For the first time, my husband and I did not have turkey for our Thanksgiving meal, choosing instead butter-soft filet mignon for our dinner-for-two this year. However, tradition is much on my mind.

As US embassies, foreign service families, and ex-pats of all kinds celebrate America’s national holiday abroad, the events of the day are inevitably influenced by the overseas environment. Here are some Thanksgiving insider stories drawn from my own experience and from the extensive oral history collection of the Association for Diplomatic Studies and Training (ADST).

The tastes of home

When you’re far from home, it can be the small private traditions that matter. For example, the 1960 Thanksgiving for the international student body at the Johns Hopkins School of Advanced International Studies(SAIS) in Bologna almost didn’t happen because celery — the essential ingredient in my mother’s turkey stuffing — could not be found locally, and it took an all-day trip to two American military bases to save the day.

The eight-hour, 400-mile shopping trip resulted in a splendid Thanksgiving dinner that was a hit among the students and faculty who gathered at the Bologna Center on Friday, November 25, although the canned cranberry jelly got more attention than the celery dressing. 

Jane Kelly Amerson López, EMBASSY KID (publication pending)

International understanding

Sometimes, as ADST’s files reveal, Thanksgiving creates an opportunity for cross-cultural exchange and understanding.

Ambassador James F. Creagan, who was Deputy Chief of Mission at the American embassy to Vatican City in the late 1980s, drew on turkey, stuffing, and 100 proof Wild Turkey Bourbon to negotiate a ceasefire between rival parties in Mozambique’s bitter civil war.

They had big headaches the next day, but they signed a ceasefire and applauded Thanksgiving.

Ambassador James F. Creagan, ADST Interview

Ambassador Joyce E. Leader, who was Consul General in Marseilles, France prior to becoming ambassador to Guinea, was faced with the challenge of fitting in multiple Thanksgiving dinners put on by clubs of Americans who’d stayed on after WWII. There were two clubs in Monaco, more in Nice and Cannes, and three in Marseilles.

Nobody knew how to make a pumpkin pie, but let me tell you there are more ways to service pumpkin than I ever imagined.

Ambassador Joyce E. Leader, ADST Interview
Our outdoor Thanksgiving table in South Florida
Our outdoor Thanksgiving table in South Florida

Conflicting events

And sometimes, history continues to be made despite the American holiday.

Arriving in the capital of the Democratic Republic of the Congo, Kinshasa, the day before Thanksgiving, Theodore Boyd was quickly thrust in to Congo’s political upheaval.

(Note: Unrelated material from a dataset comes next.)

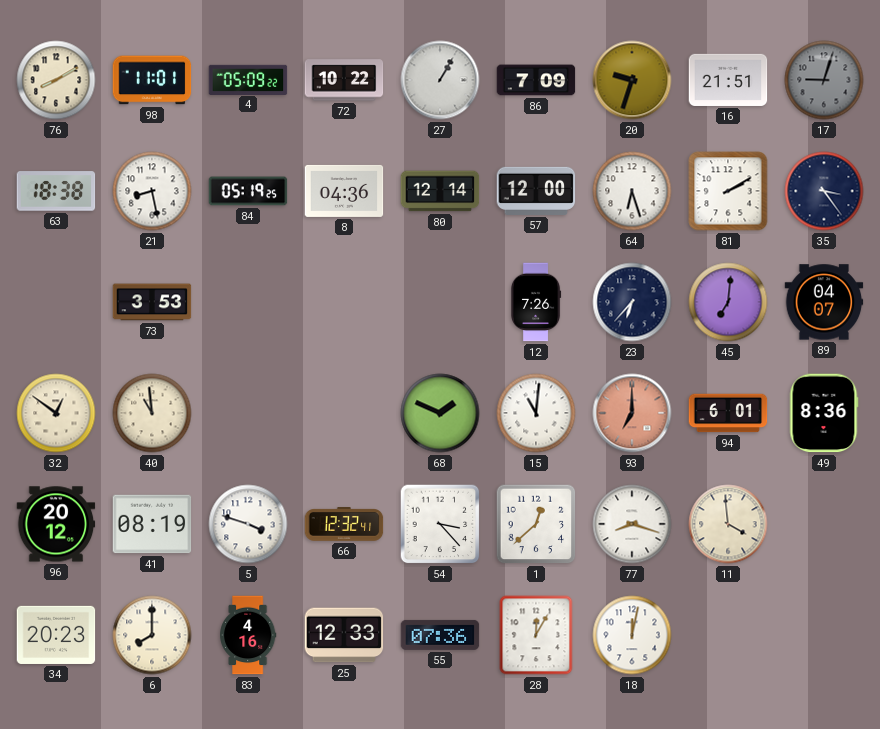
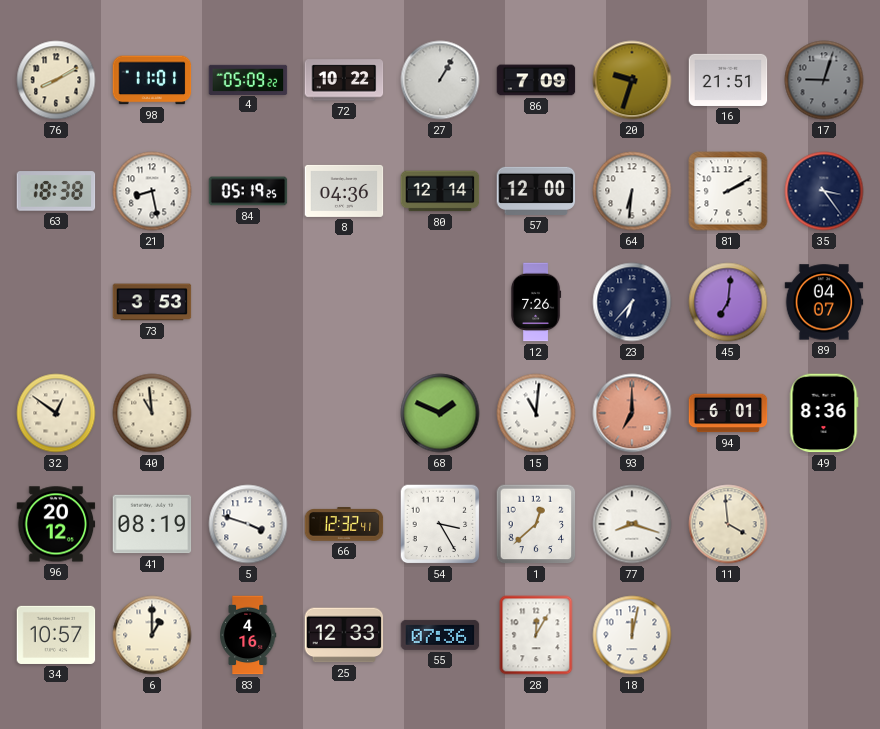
64: 6:27 -> 6:31
54: 3:23 -> 3:25
34: 20:23 -> 10:57
6: 8:00 -> 1:00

When I got up on Thanksgiving Day and there was no one on the streets I said, “Oh, that’s okay because it’s a holiday.” Then it dawned on me subsequently that the Congolese didn’t observe Thanksgiving so I went over to the embassy and they said, “Come on in we need you, we’ve just had a coup.”  

Theodore A. Boyd, ADST Interview

However you celebrated, Happy Thanksgiving, dear readers!